Whisky and Ice: The Saga of Ben Kerr, Canada's Most Daring Rumrunner

Description

200 pages
Contains Photos, Bibliography
$16.99
ISBN 1-55002-249-0
DDC 364.1'33

Author

Publisher

Year

1995

Contributor

Reviewed by J.L. Granatstein

J.L. Granatstein is a professor of history at York University, the
co-author of the Dictionary of Canadian Military History and Empire to
Umpire: Canada and the World to the 1990s, and the author of The Good
Fight.

Review

American prohibition—that foolish attempt to cut the United States off
booze—provided a golden opportunity for Canadians in every part of the
country that bordered on the U.S. In the west, the Bronfmans made a
killing supplying liquor to Americans; in the Maritimes, schooners
ditched their fish for flasks; and along the Great Lakes, motorboats and
launches carried cargoes of whisky south to a grateful nation. This
book, written by a former high-school history teacher who has published
another popular book on rum-running, is an examination of Hamilton,
Ontario’s contribution to the fight to cash in on U.S. prohibition.

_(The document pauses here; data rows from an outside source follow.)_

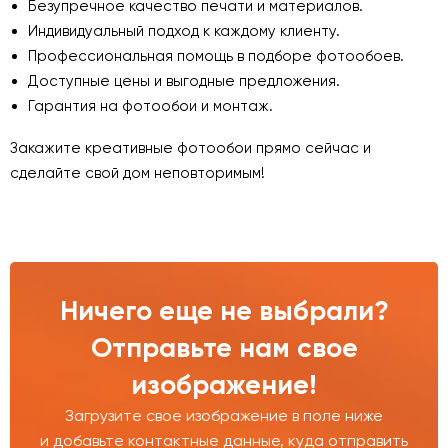
Безупречное качество печати и материалов.
Индивидуальный подход к каждому клиенту.
Профессиональная помощь в подборе фотообоев.
Доступные цены и выгодные предложения.
Гарантия на фотообои и монтаж.
Закажите креативные фотообои прямо сейчас и
сделайте свой дом неповторимым!
Ничего еще не выбрали?
Отправьте нам свое
изображение!
Загрузите свое изображение в поле ниже
и добавьте контактные данные, куда отправить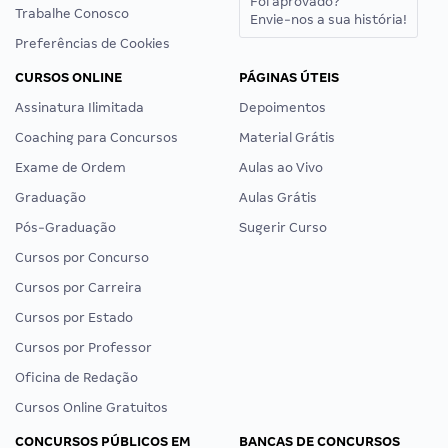
Foi aprovado?
Trabalhe Conosco
Envie-nos a sua história!
Preferências de Cookies
CURSOS ONLINE
PÁGINAS ÚTEIS
Assinatura Ilimitada
Depoimentos
Coaching para Concursos
Material Grátis
Exame de Ordem
Aulas ao Vivo
Graduação
Aulas Grátis
Pós-Graduação
Sugerir Curso
Cursos por Concurso
Cursos por Carreira
Cursos por Estado
Cursos por Professor
Oficina de Redação
Cursos Online Gratuitos
CONCURSOS PÚBLICOS EM
BANCAS DE CONCURSOS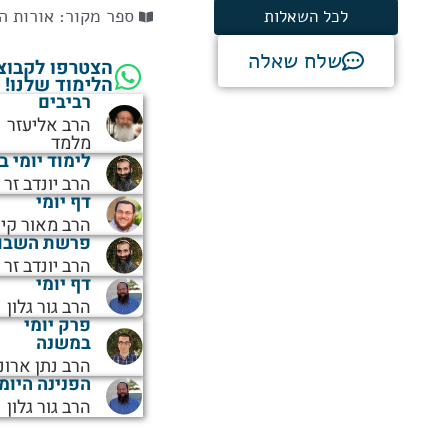
ספר מקור:
אורות ה
לכל השאלות
שלח שאלה
הצטרפו לקבוצ
הלימוד שלנו!
רביבים
הרב אליעזר
מלמד
לימוד יומי ב
הרב יונדב זר
דף יומי
הרב מאור קיי
פרשת השבו
הרב יונדב זר
דף יומי
הרב גור גלון
פרק יומי
במשנה
הרב נתן ארונ
הפנינה היומ
הרב גור גלון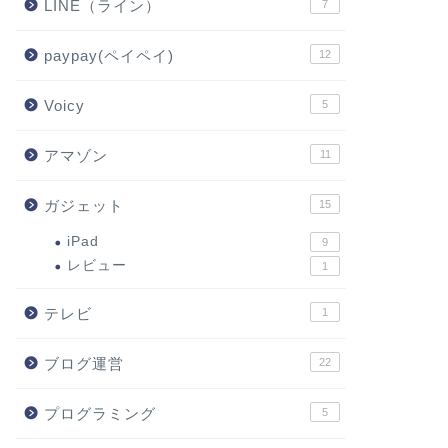
LINE（ライン）
7
paypay(ペイペイ)
12
Voicy
5
アマゾン
11
ガジェット
15
iPad
9
レビュー
1
テレビ
1
ブログ運営
22
プログラミング
5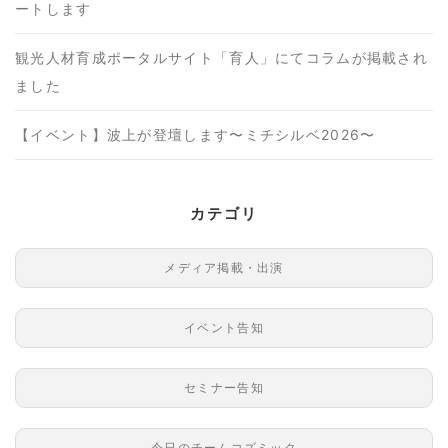
ートします
観光人材育成ポータルサイト「育人」にてコラムが掲載され
ました
【イベント】波上が登壇します〜ミチシルベ2026〜
カテゴリ
メディア掲載・出演
イベント告知
セミナー告知
今日のチームコズミック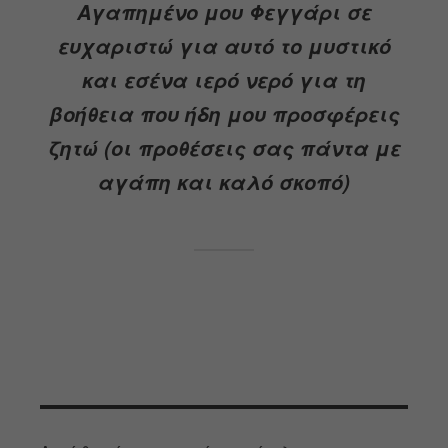
Αγαπημένο μου Φεγγάρι σε
ευχαριστώ για αυτό το μυστικό
και εσένα ιερό νερό για τη
βοήθεια που ήδη μου προσφέρεις
ζητώ (οι προθέσεις σας πάντα με
αγάπη και καλό σκοπό)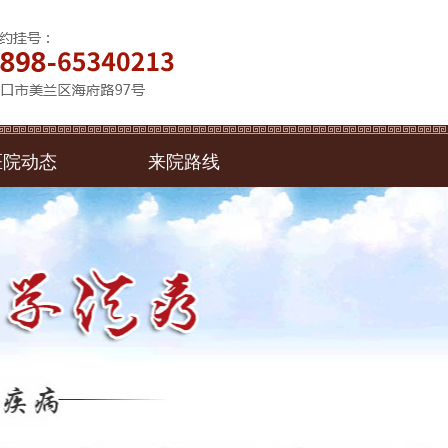
医院动态
来院路线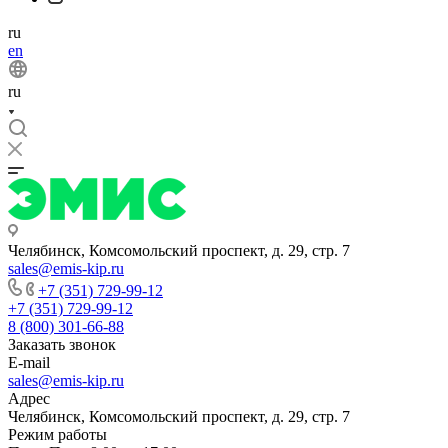
ru
en
ru
Челябинск, Комсомольский проспект, д. 29, стр. 7
sales@emis-kip.ru
+7 (351) 729-99-12
+7 (351) 729-99-12
8 (800) 301-66-88
Заказать звонок
E-mail
sales@emis-kip.ru
Адрес
Челябинск, Комсомольский проспект, д. 29, стр. 7
Режим работы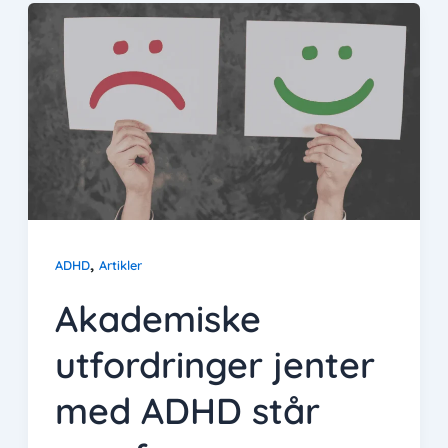
,
ADHD
Artikler
Akademiske
utfordringer jenter
med ADHD står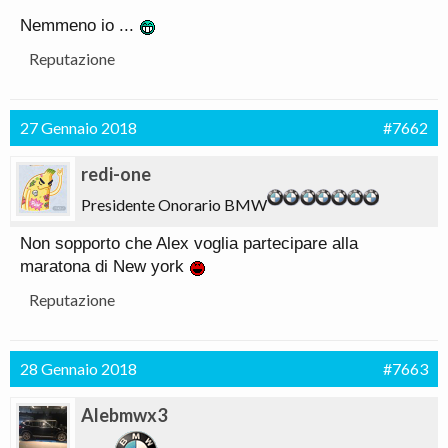
Nemmeno io ...
Reputazione
27 Gennaio 2018
#7662
redi-one
Presidente Onorario BMW
Non sopporto che Alex voglia partecipare alla
maratona di New york
Reputazione
28 Gennaio 2018
#7663
Alebmwx3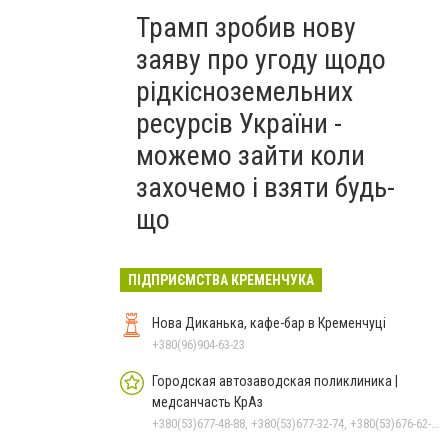
Трамп зробив нову
заяву про угоду щодо
рідкісноземельних
ресурсів України -
можемо зайти коли
захочемо і взяти будь-
що
ПІДПРИЄМСТВА КРЕМЕНЧУКА
Нова Диканька, кафе-бар в Кременчуці
+380(96)904-63-23
Городская автозаводская поликлиника |
медсанчасть КрАз
+380(53)677-48-88, +380(53)677-32-74, +380(53)676-62-99, +380536766187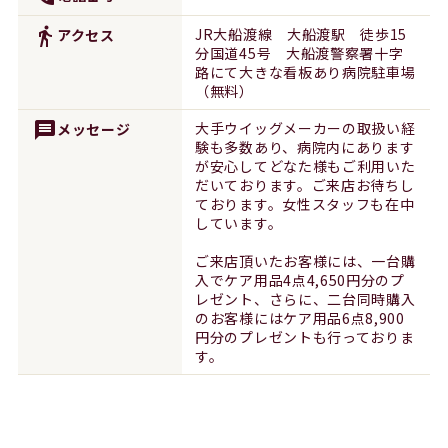
directions_walk
JR大船渡線 大船渡駅 徒歩15
アクセス
分国道45号 大船渡警察署十字
路にて大きな看板あり病院駐車場
（無料）
message
大手ウイッグメーカーの取扱い経
メッセージ
験も多数あり、病院内にあります
が安心してどなた様もご利用いた
だいております。ご来店お待ちし
ております。女性スタッフも在中
しています。
ご来店頂いたお客様には、一台購
入でケア用品4点4,650円分のプ
レゼント、さらに、二台同時購入
のお客様にはケア用品6点8,900
円分のプレゼントも行っておりま
す。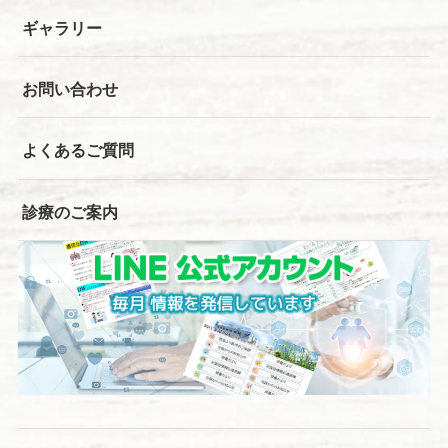
ギャラリー
お問い合わせ
よくあるご質問
診療のご案内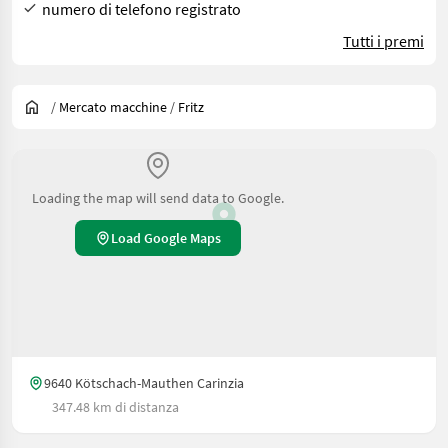
numero di telefono registrato
Tutti i premi
/
Mercato macchine
/
Fritz
Loading the map will send data to Google.
Load Google Maps
9640 Kötschach-Mauthen Carinzia
347.48 km di distanza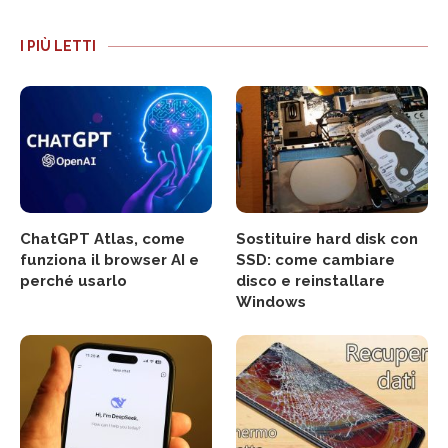
I PIÙ LETTI
ChatGPT Atlas, come
Sostituire hard disk con
funziona il browser AI e
SSD: come cambiare
perché usarlo
disco e reinstallare
Windows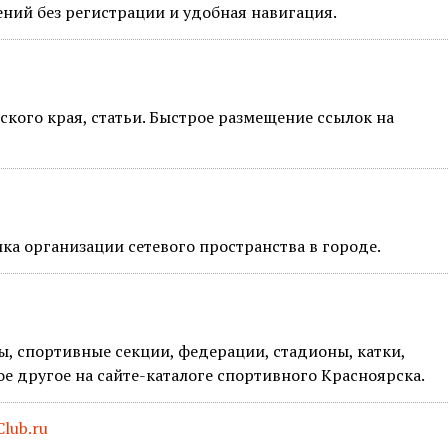
ний без регистрации и удобная навигация.
ского края, статьи. Быстрое размещение ссылок на
ка организации сетевого пространства в городе.
ы, спортивные секции, федерации, стадионы, катки,
е другое на сайте-каталоге спортивного Красноярска.
lub.ru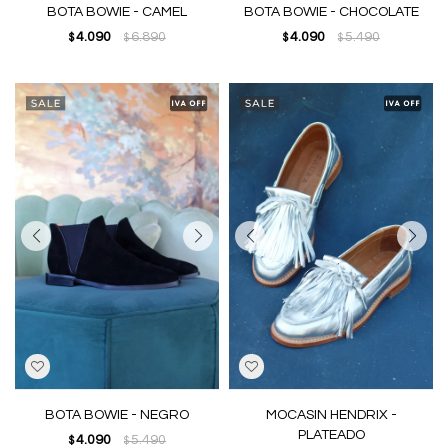
BOTA BOWIE - CAMEL
BOTA BOWIE - CHOCOLATE
4.090
6.890
4.090
5.490
$
$
$
$
BOTA BOWIE - NEGRO
MOCASIN HENDRIX -
PLATEADO
4.090
5.490
$
$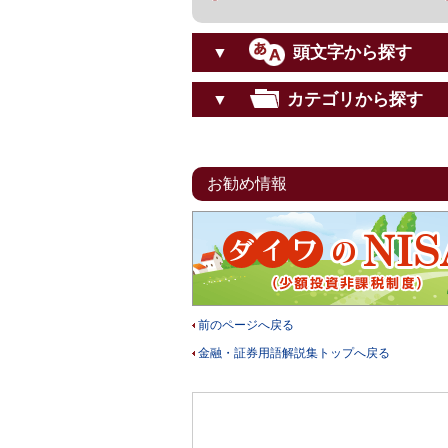
頭文字から探す
▼
カテゴリから探す
▼
お勧め情報
前のページへ戻る
金融・証券用語解説集トップへ戻る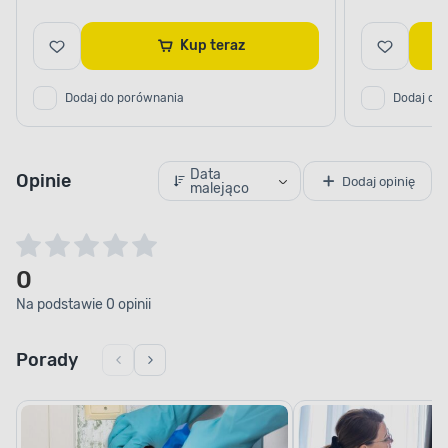
Kup teraz
Dodaj do porównania
Dodaj do
Data
Opinie
Dodaj opinię
malejąco
0
Na podstawie 0 opinii
Porady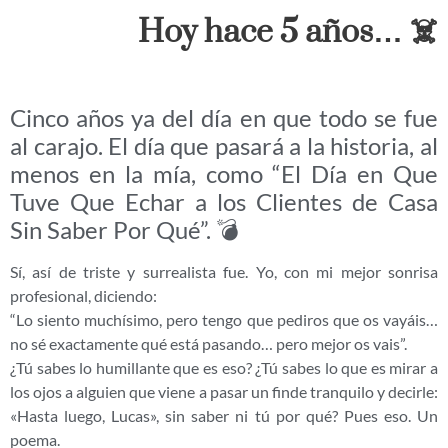
Hoy hace 5 años… ☠️
Cinco años ya del día en que todo se fue
al carajo. El día que pasará a la historia, al
menos en la mía, como “El Día en Que
Tuve Que Echar a los Clientes de Casa
Sin Saber Por Qué”. 💣
Sí, así de triste y surrealista fue. Yo, con mi mejor sonrisa
profesional, diciendo:
“Lo siento muchísimo, pero tengo que pediros que os vayáis…
no sé exactamente qué está pasando… pero mejor os vais”.
¿Tú sabes lo humillante que es eso? ¿Tú sabes lo que es mirar a
los ojos a alguien que viene a pasar un finde tranquilo y decirle:
«Hasta luego, Lucas», sin saber ni tú por qué? Pues eso. Un
poema.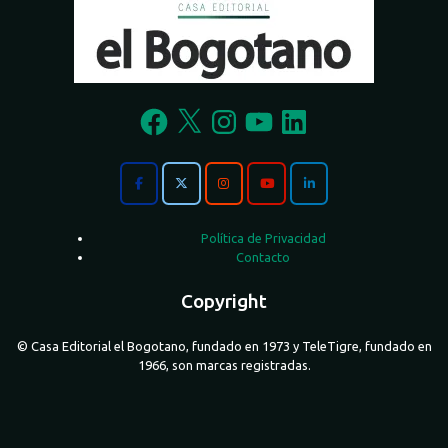
Facebook
X
Instagram
YouTube
LinkedIn
Política de Privacidad
Contacto
Copyright
© Casa Editorial el Bogotano, fundado en 1973 y TeleTigre, fundado en
1966, son marcas registradas.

Ben Kerr was a dapper, piano-playing sports-man who was a major
supplier in the 1920s thanks to his political and mob connections.
Rising out of the working class, he had a reputation in his city as a
friend of the workingman, a ladies’ man, and a popular fellow. He was,
of course, little more than a thug, defying the police and the American
laws with impunity. He was also cocksure, and he came to grief when his
boat foundered in 1929 thanks to his conviction that he could outsmart
the winter ice as he had outsmarted everyone else. Hunt’s book is well
researched and generally well written, and it adds a colorful character
to the history of Canada’s booze trade.